Understanding how commission calculations work is crucial for salespeople. Commission is usually expressed as a percentage of total sales, giving employees a direct incentive to sell more. This exercise illustrates two scenarios, highlighting how different commission rates affect income.

• For Option A: A 9% commission translates to an income boost proportional to 0.09 times the sales amount.
• For Option B: The 4% commission, a lesser boost, equals 0.04 multiplied by sales.

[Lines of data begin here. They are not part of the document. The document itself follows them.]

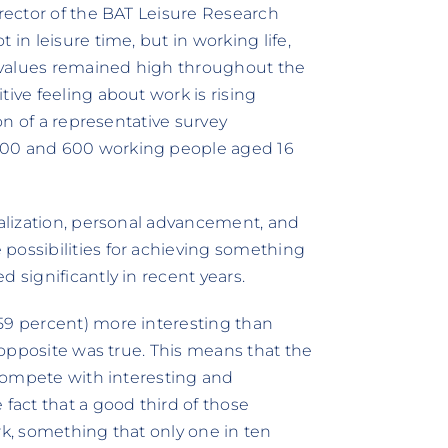
irector of the BAT Leisure Research
 in leisure time, but in working life,
re values remained high throughout the
tive feeling about work is rising
ion of a representative survey
400 and 600 working people aged 16
ealization, personal advancement, and
possibilities for achieving something
 significantly in recent years.
59 percent) more interesting than
e opposite was true. This means that the
t compete with interesting and
 fact that a good third of those
rk, something that only one in ten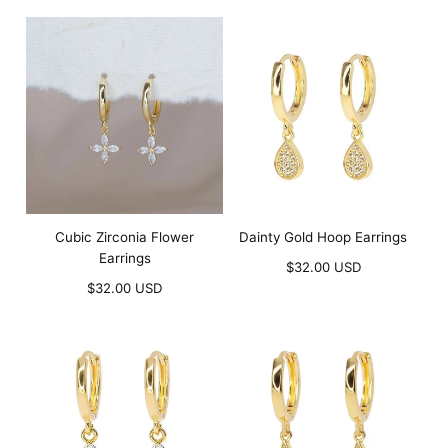
price
price
Cubic Zirconia Flower
Dainty Gold Hoop Earrings
Earrings
Regular
$32.00 USD
Regular
price
$32.00 USD
price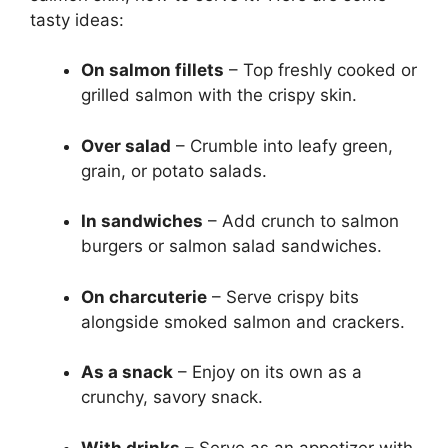
tasty ideas:
On salmon fillets
– Top freshly cooked or
grilled salmon with the crispy skin.
Over salad
– Crumble into leafy green,
grain, or potato salads.
In sandwiches
– Add crunch to salmon
burgers or salmon salad sandwiches.
On charcuterie
– Serve crispy bits
alongside smoked salmon and crackers.
As a snack
– Enjoy on its own as a
crunchy, savory snack.
With drinks
– Serve as an appetizer with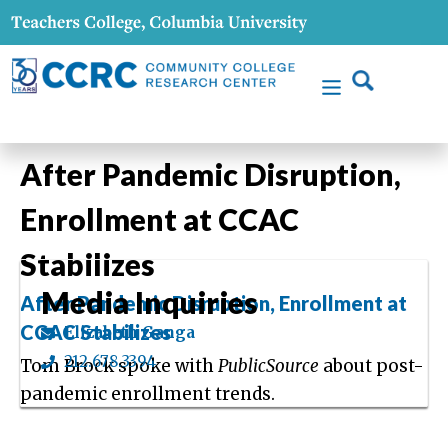
After Pandemic Disruption,
Enrollment at CCAC
Stabilizes
Media Inquiries
After Pandemic Disruption, Enrollment at
CCAC Stabilizes
Elizabeth Ganga
212.678.3394
Tom Brock spoke with
PublicSource
about post-
pandemic enrollment trends.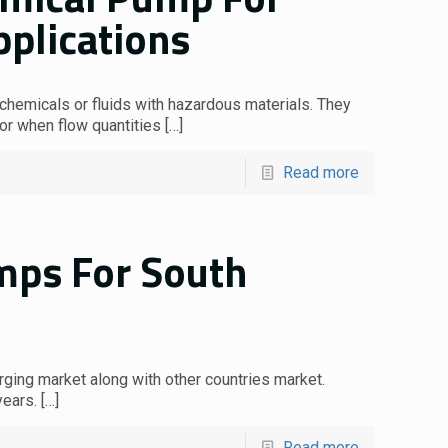
pplications
hemicals or fluids with hazardous materials. They
 or when flow quantities
[…]
Read more
umps For South
rging market along with other countries market.
years.
[…]
Read more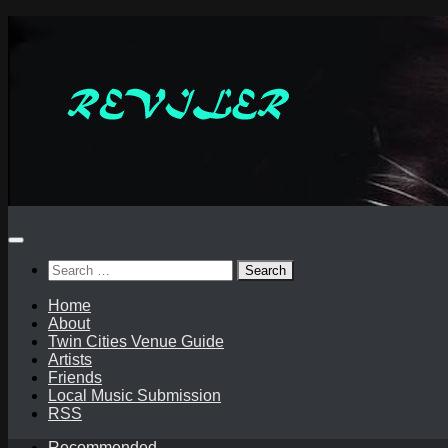
Skip
to
content
Search
for:
Home
About
Twin Cities Venue Guide
Artists
Friends
Local Music Submission
RSS
Recommended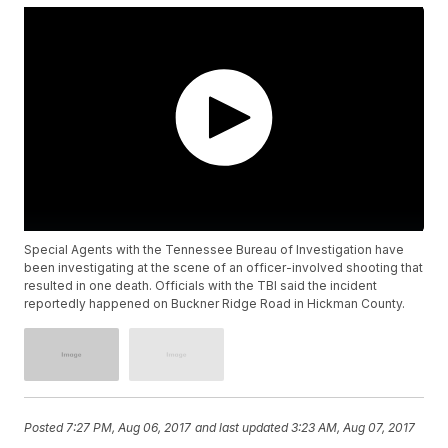
Special Agents with the Tennessee Bureau of Investigation have
been investigating at the scene of an officer-involved shooting that
resulted in one death. Officials with the TBI said the incident
reportedly happened on Buckner Ridge Road in Hickman County.
Posted
7:27 PM, Aug 06, 2017
and last updated
3:23 AM, Aug 07, 2017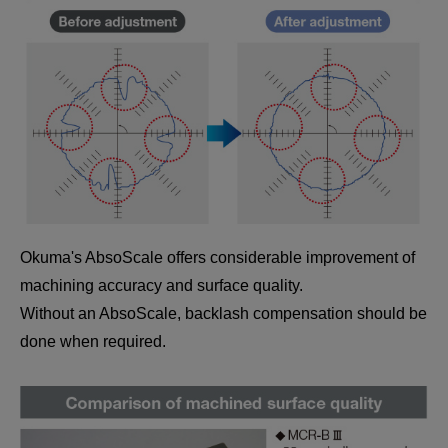
Okuma's AbsoScale offers considerable improvement of
machining accuracy and surface quality.
Without an AbsoScale, backlash compensation should be
done when required.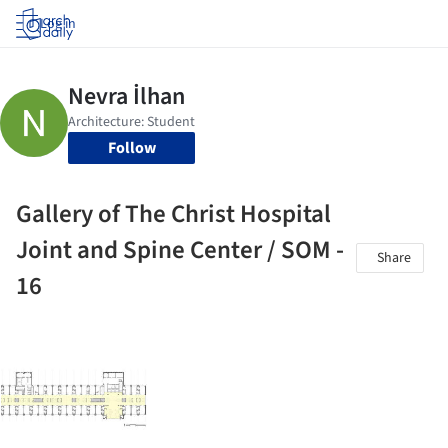
Log in
Follow
Gallery of The Christ Hospital
Joint and Spine Center / SOM -
Share
16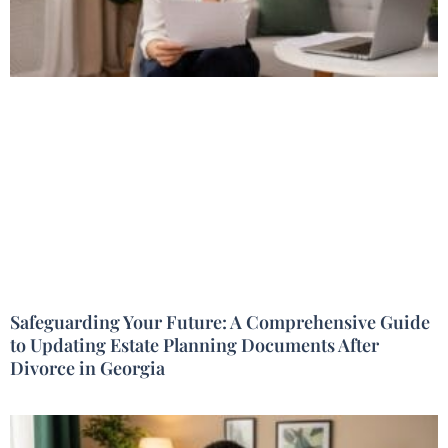
Safeguarding Your Future: A Comprehensive Guide
to Updating Estate Planning Documents After
Divorce in Georgia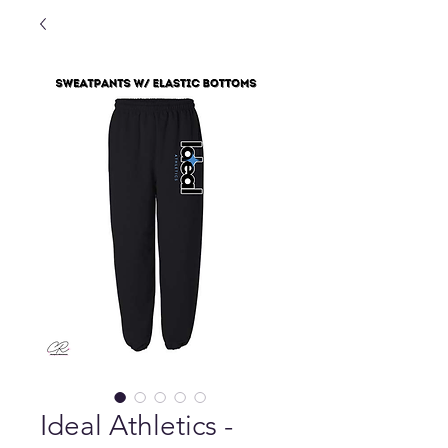
Ideal Athletics -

When examining payment options, calculate total income by adding base salary to the computed commission. This helps in assessing not just earning potential but also the risk involved in lower base salaries. Thus, knowing how to calculate and compare commissions ensures you choose the option that maximizes earnings based on sales capabilities.

Comparing income structures allows salespeople to make informed career decisions. In this task, figure out which payment option results in a higher income depending on sales performance. First, convert the income equations into an inequality: \( 10000 + 0.09s > 20000 + 0.04s \). By solving for sales \( s \), you determine the sales threshold needed for Option A to become more beneficial.

• After simplifying the inequality, you find \( 0.05s > 10000 \), which leads to \( s > 200000 \).
• This means sales exceeding $200,000 result in Option A being more lucrative.

Understanding this comparison is critical because it contextualizes the mathematical solution, showcasing how algebraic principles can solve everyday problems. Therefore, by comparing initial and potential earnings, professionals can strategically choose compensation structures that align with their sales potential.